**TASK:** Looking through the records below, please work out how many lines contain "LOCALS". Give only that number.

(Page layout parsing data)
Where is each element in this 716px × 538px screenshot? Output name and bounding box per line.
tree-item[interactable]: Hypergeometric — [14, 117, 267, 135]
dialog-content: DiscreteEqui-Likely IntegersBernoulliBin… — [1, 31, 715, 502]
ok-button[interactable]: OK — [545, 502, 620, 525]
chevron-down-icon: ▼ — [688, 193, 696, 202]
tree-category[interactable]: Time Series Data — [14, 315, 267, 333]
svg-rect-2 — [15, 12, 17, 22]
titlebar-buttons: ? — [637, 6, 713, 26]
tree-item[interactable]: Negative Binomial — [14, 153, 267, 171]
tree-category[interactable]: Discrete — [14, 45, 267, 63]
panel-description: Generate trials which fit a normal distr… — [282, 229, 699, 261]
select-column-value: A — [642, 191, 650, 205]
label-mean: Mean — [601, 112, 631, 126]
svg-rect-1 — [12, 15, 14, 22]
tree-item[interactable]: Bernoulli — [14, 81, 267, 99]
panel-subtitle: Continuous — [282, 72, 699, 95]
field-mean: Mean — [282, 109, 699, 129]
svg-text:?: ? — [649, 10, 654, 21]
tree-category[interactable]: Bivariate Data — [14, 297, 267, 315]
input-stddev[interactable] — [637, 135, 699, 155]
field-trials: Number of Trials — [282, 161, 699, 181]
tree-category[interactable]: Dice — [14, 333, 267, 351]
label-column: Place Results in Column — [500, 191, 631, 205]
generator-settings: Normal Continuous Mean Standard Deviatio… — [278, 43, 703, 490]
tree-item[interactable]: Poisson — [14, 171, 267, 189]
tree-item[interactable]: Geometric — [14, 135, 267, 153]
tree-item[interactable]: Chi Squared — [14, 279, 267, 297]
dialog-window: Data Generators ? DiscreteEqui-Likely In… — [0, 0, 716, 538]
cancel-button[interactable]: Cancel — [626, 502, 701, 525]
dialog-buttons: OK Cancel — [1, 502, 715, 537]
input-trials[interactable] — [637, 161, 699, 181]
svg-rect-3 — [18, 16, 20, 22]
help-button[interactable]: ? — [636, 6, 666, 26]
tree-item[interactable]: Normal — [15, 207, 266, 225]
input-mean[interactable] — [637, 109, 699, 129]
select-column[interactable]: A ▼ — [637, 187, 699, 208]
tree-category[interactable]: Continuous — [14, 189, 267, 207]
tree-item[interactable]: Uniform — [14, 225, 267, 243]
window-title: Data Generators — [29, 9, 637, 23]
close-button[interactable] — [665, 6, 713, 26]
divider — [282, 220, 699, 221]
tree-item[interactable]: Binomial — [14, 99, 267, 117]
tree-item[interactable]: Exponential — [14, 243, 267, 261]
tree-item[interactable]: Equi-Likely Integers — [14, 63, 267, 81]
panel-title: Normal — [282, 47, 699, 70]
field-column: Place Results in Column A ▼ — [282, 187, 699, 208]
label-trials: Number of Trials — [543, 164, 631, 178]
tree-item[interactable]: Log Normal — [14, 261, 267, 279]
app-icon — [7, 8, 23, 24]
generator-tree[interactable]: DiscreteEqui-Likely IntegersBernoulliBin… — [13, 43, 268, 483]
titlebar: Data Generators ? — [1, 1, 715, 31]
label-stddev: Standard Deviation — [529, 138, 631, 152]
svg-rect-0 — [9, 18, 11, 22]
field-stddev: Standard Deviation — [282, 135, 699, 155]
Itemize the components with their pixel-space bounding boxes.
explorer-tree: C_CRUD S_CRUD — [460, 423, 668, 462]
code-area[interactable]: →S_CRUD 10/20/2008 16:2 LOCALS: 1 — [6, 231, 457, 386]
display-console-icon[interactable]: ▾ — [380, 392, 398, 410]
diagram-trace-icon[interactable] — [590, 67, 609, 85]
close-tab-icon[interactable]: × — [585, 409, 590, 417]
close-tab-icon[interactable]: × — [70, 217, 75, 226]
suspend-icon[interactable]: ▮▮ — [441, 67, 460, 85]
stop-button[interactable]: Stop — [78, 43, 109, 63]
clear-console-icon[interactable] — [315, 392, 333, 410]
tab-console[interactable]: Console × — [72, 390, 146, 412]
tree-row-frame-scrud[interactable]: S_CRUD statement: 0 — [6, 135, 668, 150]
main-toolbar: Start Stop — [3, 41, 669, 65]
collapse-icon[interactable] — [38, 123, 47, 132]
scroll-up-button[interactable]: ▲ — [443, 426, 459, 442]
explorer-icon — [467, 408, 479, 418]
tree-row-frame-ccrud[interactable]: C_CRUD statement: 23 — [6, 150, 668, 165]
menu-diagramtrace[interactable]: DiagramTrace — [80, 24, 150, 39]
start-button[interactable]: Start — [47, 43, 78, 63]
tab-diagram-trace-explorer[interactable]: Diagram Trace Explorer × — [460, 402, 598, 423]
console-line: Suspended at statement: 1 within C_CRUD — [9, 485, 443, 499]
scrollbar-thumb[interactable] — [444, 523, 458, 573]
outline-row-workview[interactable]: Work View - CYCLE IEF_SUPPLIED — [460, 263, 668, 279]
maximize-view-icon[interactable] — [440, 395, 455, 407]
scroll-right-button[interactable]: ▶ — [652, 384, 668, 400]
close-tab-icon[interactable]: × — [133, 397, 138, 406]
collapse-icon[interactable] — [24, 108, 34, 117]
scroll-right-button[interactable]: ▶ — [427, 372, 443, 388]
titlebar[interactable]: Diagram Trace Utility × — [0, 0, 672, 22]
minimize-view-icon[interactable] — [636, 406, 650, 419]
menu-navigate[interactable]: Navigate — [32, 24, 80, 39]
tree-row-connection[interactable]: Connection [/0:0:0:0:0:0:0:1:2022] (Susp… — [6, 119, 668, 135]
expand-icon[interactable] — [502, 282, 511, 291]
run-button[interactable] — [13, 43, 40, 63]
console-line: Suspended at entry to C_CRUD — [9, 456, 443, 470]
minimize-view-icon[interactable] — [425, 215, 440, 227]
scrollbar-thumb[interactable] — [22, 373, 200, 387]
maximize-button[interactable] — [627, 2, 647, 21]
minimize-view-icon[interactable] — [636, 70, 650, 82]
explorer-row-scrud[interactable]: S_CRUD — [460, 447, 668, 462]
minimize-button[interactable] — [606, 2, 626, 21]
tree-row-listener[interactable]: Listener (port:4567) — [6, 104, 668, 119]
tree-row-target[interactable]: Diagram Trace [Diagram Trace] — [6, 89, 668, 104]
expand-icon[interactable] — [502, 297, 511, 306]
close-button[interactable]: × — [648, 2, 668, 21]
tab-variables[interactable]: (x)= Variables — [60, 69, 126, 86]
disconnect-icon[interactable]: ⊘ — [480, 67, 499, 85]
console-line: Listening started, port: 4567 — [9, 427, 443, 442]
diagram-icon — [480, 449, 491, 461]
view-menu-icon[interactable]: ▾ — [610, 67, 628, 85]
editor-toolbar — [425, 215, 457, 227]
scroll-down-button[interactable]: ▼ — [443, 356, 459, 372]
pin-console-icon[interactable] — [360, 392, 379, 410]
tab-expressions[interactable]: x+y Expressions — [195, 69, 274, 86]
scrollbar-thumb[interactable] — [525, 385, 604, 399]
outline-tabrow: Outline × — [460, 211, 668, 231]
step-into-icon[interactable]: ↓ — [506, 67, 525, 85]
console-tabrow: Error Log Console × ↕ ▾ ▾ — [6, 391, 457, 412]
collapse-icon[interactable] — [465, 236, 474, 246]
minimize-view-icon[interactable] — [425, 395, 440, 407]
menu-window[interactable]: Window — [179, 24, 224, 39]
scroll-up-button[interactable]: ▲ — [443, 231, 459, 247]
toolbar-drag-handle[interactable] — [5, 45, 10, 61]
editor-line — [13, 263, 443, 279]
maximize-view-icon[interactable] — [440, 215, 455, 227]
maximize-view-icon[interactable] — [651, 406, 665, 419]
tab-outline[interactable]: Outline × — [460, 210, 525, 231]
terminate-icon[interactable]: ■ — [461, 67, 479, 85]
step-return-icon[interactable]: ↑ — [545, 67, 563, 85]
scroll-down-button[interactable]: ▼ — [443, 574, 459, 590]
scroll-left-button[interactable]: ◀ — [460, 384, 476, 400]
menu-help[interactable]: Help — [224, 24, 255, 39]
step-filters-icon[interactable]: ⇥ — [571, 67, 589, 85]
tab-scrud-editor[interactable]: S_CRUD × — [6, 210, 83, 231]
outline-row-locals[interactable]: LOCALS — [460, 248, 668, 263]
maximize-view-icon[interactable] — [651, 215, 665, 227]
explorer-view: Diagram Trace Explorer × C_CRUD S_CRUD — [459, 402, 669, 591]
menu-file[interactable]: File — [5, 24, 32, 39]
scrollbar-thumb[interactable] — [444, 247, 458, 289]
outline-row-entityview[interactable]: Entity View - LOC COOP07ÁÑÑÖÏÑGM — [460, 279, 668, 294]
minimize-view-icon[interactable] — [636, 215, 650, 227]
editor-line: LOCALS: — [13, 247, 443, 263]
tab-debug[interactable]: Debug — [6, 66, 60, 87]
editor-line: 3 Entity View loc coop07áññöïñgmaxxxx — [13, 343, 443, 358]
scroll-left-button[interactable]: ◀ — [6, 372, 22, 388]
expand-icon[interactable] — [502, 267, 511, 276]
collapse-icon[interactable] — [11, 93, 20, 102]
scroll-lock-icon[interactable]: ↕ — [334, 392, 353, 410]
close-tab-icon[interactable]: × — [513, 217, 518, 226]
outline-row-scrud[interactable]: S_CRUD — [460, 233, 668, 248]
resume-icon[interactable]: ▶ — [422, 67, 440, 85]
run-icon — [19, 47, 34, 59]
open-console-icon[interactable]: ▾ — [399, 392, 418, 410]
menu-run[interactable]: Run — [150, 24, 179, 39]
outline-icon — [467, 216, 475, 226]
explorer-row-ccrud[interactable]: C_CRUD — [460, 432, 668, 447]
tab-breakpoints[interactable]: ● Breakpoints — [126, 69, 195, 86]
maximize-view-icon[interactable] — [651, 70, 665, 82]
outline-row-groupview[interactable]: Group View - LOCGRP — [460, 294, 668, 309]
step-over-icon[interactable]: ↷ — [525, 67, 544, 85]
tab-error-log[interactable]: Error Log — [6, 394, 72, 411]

**TASK ANSWER:** 3